U.S: How are you liking L.A.?

J.R.: I’ve lived here now for thirteen years, so this is pretty much my home. I don’t have anything to go back to, so I’m as much an Angelino as anybody else.

U.S: How did you get started writing professionally?


J.R.: I got out of film school in England, and I wasn’t really having the success I was hoping for.

U.S: Were you hoping to direct?

J.R.: I don’t know what I was hoping for. I was kind of a naïve kid, I was hoping for something more than what was out there at the time, especially in England. I drifted into writing, I’d never written anything in film school. I had always done other things, directing or camerawork.

U.S: What was the film school?


J.R.: It was Polytechnic Central London, which always sounds so lame, but it was actually the best degree course in England. I’m not sure if it still is, but it was a big deal at the time. I got out of there, and everybody kind of had their moment where they go, “I’m gonna write.” I was that guy too, but I happened to have that ability. So I was one out of hundreds (?) that actually could write when they decided they were going to. Although based on people that have read my work, I guess that’s a very debatable claim.

U.S: So, League of Extraordinary Gentlemen…Campian Bond had to be cut because of the James Bond copy, right? Tom Sawyer was added for a youthful lead…

J.R.: No, Campian Bond wasn’t cut due to a James Bond copyright, he was cut due to the mechanics of the story. In the course of writing the script- I’ve probably written three different versions of the film that were drastically different- and because of the fact that Tom Rothman and Hutch Parker over at Fox hated (heard of?) me, they kept me on the project. Normally when you’re doing such a drastic revision of the work, you’re a new writer. That’s just how they tend to be. So I was drastically revising my own work, so originally it took place in America, the threat was a sort of poison gas, it was 9/11, that was changed…
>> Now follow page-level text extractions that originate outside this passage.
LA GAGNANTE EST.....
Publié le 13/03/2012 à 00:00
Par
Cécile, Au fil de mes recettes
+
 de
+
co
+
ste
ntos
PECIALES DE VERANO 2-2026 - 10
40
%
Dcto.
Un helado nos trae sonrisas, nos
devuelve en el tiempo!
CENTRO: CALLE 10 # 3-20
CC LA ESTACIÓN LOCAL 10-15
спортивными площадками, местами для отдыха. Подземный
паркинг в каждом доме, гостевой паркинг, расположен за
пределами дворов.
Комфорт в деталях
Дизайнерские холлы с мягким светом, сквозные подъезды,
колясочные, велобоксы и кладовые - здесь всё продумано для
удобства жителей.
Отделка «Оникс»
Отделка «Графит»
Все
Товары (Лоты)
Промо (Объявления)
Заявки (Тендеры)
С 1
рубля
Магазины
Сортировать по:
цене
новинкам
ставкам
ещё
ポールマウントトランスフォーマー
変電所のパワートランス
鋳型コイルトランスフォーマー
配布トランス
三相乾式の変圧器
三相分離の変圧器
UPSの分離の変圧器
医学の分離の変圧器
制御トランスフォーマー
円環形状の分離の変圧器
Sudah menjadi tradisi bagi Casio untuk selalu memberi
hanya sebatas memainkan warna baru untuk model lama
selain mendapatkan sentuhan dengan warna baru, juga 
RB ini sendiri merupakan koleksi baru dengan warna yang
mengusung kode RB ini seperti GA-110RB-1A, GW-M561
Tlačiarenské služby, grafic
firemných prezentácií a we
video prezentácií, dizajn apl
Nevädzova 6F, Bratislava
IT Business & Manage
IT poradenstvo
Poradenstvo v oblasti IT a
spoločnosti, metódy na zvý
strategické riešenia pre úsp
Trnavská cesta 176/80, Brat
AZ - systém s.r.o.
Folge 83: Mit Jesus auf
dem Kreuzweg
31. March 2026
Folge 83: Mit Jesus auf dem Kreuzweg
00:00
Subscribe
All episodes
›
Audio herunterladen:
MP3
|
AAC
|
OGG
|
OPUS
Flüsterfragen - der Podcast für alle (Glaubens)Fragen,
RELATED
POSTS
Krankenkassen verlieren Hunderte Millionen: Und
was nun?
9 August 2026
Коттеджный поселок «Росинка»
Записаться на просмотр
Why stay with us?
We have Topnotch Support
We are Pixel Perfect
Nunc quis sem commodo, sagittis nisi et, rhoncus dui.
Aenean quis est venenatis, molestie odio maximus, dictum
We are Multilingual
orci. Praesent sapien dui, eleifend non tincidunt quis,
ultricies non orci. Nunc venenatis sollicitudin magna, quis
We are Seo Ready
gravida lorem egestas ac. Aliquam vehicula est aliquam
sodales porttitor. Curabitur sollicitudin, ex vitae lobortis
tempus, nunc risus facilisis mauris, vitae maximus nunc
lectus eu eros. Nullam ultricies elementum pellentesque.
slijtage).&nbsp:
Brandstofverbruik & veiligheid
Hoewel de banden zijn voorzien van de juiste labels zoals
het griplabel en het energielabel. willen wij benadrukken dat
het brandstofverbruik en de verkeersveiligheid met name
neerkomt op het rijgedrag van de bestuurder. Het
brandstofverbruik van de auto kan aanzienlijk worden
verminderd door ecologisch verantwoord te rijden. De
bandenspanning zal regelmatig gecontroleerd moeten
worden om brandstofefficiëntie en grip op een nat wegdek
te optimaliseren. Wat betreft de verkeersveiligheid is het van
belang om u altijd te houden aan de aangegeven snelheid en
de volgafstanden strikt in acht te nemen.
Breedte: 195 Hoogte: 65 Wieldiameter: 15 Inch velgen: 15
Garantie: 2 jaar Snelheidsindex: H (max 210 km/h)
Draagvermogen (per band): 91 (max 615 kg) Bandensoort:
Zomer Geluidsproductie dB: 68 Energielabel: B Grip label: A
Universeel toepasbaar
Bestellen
U.S: Wasn’t there a whole political correctness issue with an Asian Fu Manchu?

J.R.: That was always a thing that I was told I couldn’t do. Instead, originally there was a sort of neo-Nazi Prussian group, you thought they were the main villains but they turned out to be the secondary villains behind Moriarity and the twist that takes place in the comic book. That is all changed now in the film. So along the way story lines got changed, they got altered, minimalized, some were brought up, brought down…I kind of lost perspective on why a lot of those changes happened because so many have happened. But I can tell you that Campian Bond wasn’t about the copyright, it was about the mechanics of the story.

U.S: What about the Tom Sawyer addition?

J.R.: That was more a sense of, we’re going to spend a lot of money on this movie…

U.S: Get it to certain audiences?

J.R.: Yeah.

U.S: With all these hurdles, do you think it was difficult to stay true to the comic book?

J.R.: Well, I’m such a fan of Alan Moore, that I tried to stay true to the spirit of the comic book. To some degree, I think that it does stay true to it. The characters are not glossy white heroes at the start of this movie. They will have their inner demons and their conflicts, and the perception of them is all a bit murky, which is true to the comic book. I haven’t made the invisible man a rapist, and Quartermain isn’t an opium addict and all of that…there were changes that were made to make the thing more of a summer commercial movie, but at the same time I hope that I stayed true to the spirit of what Alan Moore and Kevin O’Neal tried to do. At least as far as Kevin O’Neal is concerned, we succeeded in that. He was at the premiere and said he was very very happy with what the movie had evolved into.

U.S: Have you heard anything from Alan Moore?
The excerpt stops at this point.